Back in the mid 1990s I was managing editor of Wired. Each month it was my job, working with Kevin Kelly and Louis Rossetto, to wrestle some huge idea to the ground (in the form of a long narrative, usually), give it a conceptual hook that made readers want to open the magazine, then imagine what that idea might look like on the cover of the magazine. In mid 1996 we alighted on what we thought was a very big idea – Microsoft, the champion of all software companies, was becoming a media company. If you did the math, it was clear as day. To bring the idea home we turned Gates into a media mogul, placing him on a raft in the middle of a pool, ostensibly somewhere in Beverly Hills, natch.
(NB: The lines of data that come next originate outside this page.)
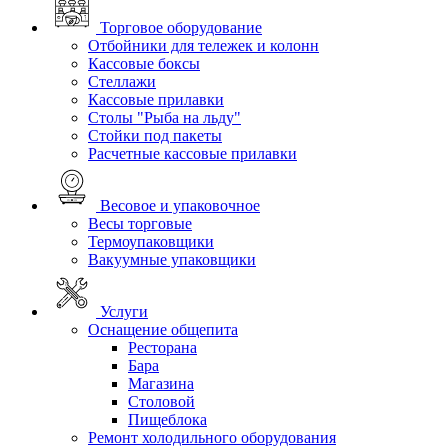
Торговое оборудование
Отбойники для тележек и колонн
Кассовые боксы
Стеллажи
Кассовые прилавки
Столы "Рыба на льду"
Стойки под пакеты
Расчетные кассовые прилавки
Весовое и упаковочное
Весы торговые
Термоупаковщики
Вакуумные упаковщики
Услуги
Оснащение общепита
Ресторана
Бара
Магазина
Столовой
Пищеблока
Ремонт холодильного оборудования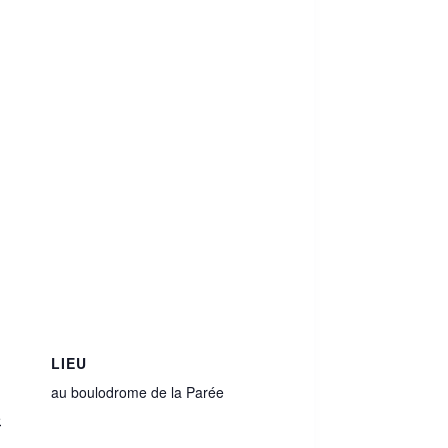
LIEU
au boulodrome de la Parée
e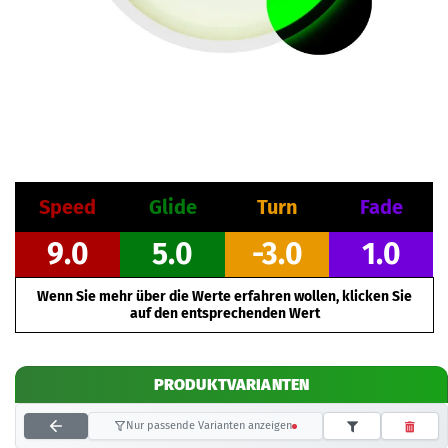
Speed
Glide
Turn
Fade
9.0
5.0
-3.0
1.0
Wenn Sie mehr über die Werte erfahren wollen, klicken Sie
auf den entsprechenden Wert
PRODUKTVARIANTEN
Nur passende Varianten anzeigen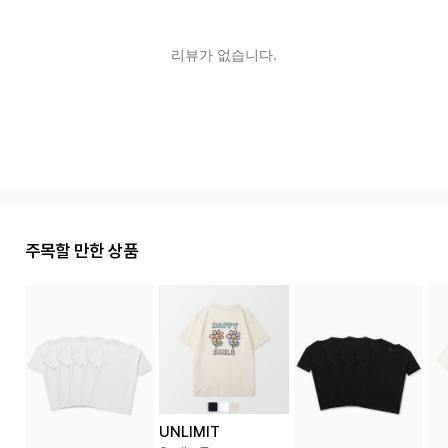
주목할 만한 상품
UNLIMIT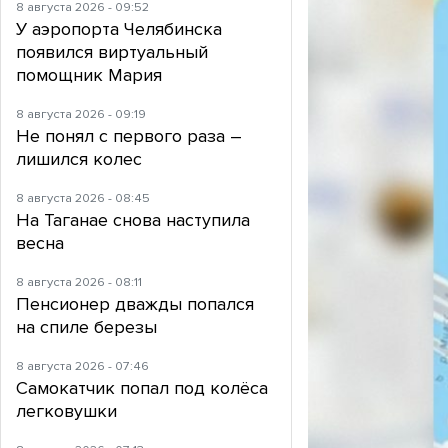
8 августа 2026 - 09:52
У аэропорта Челябинска
появился виртуальный
помощник Мария
8 августа 2026 - 09:19
Не понял с первого раза –
лишился колес
8 августа 2026 - 08:45
На Таганае снова наступила
весна
8 августа 2026 - 08:11
Пенсионер дважды попался
на спиле березы
8 августа 2026 - 07:46
Самокатчик попал под колёса
легковушки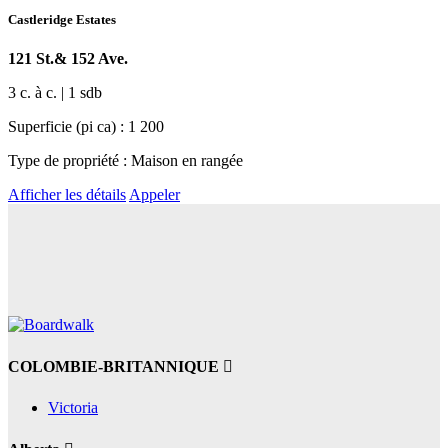
Castleridge Estates
121 St.& 152 Ave.
3 c. à c. | 1 sdb
Superficie (pi ca) : 1 200
Type de propriété : Maison en rangée
Afficher les détails
Appeler
COLOMBIE-BRITANNIQUE
Victoria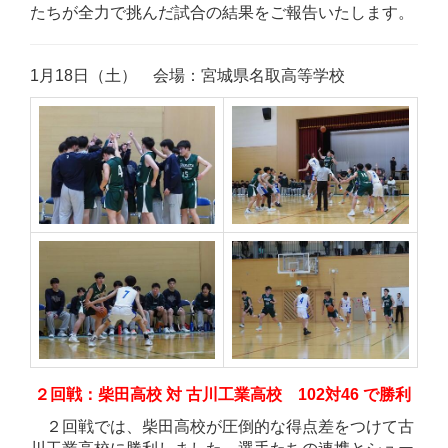
たちが全力で挑んだ試合の結果をご報告いたします。
1月18日（土）
会場：宮城県名取高等学校
２回戦：
柴田高校 対 古川工業高校
102対46 で勝利
２回戦では、柴田高校が圧倒的な得点差をつけて古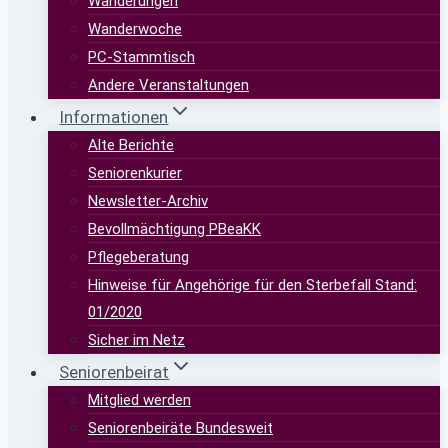
Wanderungen
Wanderwoche
PC-Stammtisch
Andere Veranstaltungen
Informationen
Alte Berichte
Seniorenkurier
Newsletter-Archiv
Bevollmächtigung PBeaKK
Pflegeberatung
Hinweise für Angehörige für den Sterbefall Stand:
01/2020
Sicher im Netz
Seniorenbeirat
Mitglied werden
Seniorenbeiräte Bundesweit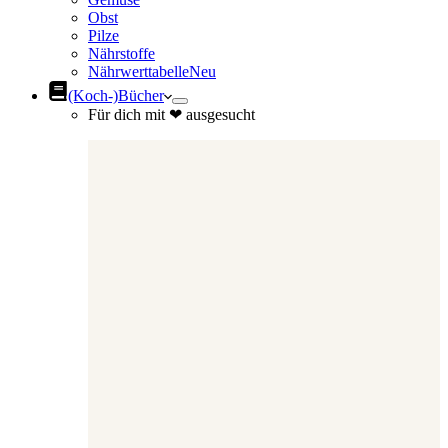
Obst
Pilze
Nährstoffe
Nährwerttabelle
Neu
(Koch-)Bücher
Für dich mit ❤ ausgesucht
I convinced Denise Caruso, a dear friend and talented editor, to write the story (The story is here). We worked around the clock to bring this story home, and it was not without controversy – in fact, Bill Gates was so adamant that we had the story wrong, he came to our offices to disabuse us of the notion. (Louis, our editor in chief and CEO, was convinced the reason Gates hated our line of thinking was that media companies had terrible multiples on earnings, compared to software companies. If MSFT was seen as a media company, it’s stock would tumble.)
My, how times have changed. Now Microsoft says it’s being underestimated as a media company, and it plans to prove it. And that Wired story ten years ago rushed back to mind today as I read the stories about Microsoft’s ad ambitions. From the Seattle PI:
Microsoft Corp., trying to reshape its business through advertising revenue, made its pitch Wednesday to some of the world’s biggest advertisers. But the topic of Google was unavoidable — even for Bill Gates.
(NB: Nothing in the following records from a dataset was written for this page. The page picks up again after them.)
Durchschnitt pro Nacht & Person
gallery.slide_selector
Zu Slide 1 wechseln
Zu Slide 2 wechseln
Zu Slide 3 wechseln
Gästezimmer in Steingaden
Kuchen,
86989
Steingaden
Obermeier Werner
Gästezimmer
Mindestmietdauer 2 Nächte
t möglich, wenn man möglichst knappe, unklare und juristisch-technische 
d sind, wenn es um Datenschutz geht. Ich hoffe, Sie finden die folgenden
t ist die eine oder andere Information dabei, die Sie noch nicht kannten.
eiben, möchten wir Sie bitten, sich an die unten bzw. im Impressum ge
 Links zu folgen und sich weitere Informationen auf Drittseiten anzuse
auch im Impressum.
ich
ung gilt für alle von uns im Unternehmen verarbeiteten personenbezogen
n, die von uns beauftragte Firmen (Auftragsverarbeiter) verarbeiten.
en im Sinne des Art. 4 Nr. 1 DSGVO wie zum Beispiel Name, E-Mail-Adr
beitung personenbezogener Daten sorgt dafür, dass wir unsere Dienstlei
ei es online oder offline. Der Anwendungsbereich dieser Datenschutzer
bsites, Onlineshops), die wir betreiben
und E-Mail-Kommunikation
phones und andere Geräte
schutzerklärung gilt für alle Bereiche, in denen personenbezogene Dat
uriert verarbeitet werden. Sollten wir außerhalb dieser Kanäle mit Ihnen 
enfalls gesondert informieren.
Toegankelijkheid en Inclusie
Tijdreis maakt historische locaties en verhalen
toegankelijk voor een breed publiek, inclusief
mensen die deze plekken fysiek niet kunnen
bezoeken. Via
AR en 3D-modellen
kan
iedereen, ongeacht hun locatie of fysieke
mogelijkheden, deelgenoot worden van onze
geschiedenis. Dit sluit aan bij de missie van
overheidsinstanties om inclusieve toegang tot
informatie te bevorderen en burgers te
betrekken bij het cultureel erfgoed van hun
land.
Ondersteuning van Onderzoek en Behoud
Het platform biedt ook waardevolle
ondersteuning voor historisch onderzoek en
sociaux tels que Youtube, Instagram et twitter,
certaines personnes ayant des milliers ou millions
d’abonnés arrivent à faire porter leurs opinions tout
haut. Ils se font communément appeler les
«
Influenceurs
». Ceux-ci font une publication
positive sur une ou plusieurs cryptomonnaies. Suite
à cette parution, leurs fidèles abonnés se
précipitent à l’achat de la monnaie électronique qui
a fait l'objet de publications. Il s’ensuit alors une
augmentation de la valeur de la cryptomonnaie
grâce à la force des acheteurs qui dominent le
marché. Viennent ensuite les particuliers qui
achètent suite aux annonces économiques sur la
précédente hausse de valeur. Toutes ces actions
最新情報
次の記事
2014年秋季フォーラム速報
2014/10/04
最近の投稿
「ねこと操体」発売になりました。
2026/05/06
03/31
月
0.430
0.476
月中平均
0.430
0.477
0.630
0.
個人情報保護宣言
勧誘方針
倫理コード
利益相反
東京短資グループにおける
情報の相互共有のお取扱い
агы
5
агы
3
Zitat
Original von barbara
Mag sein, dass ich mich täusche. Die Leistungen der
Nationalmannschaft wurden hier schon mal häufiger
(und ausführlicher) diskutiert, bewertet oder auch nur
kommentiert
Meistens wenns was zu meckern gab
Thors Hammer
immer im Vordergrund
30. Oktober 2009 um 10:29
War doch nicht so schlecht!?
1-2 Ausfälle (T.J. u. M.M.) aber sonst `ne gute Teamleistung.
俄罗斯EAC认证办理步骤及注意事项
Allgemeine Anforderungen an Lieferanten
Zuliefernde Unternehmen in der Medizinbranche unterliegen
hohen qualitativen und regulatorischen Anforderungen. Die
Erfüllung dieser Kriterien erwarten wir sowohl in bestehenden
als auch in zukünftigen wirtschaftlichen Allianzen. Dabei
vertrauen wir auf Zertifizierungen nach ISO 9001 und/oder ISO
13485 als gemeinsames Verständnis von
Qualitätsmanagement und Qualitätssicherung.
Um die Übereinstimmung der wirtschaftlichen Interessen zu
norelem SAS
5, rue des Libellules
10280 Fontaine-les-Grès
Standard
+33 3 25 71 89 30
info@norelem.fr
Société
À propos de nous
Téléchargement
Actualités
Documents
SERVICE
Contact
“They’ve done a great job on their search, and what they’ve done with advertising,” the Microsoft chairman acknowledged in response to a question from ad exec and TV host Donny Deutsch. But Microsoft, he said, “will keep them honest in the sense of being able to be better at a number of those things.”
“I think this is a rare case where we’re being underestimated,” he added. That was the underlying message from Gates and other Microsoft executives on the opening day of the MSN Strategic Account Summit, attended by hundreds of representatives of major ad agencies and well-known advertisers such as Target, Nike, Procter & Gamble and Johnson & Johnson.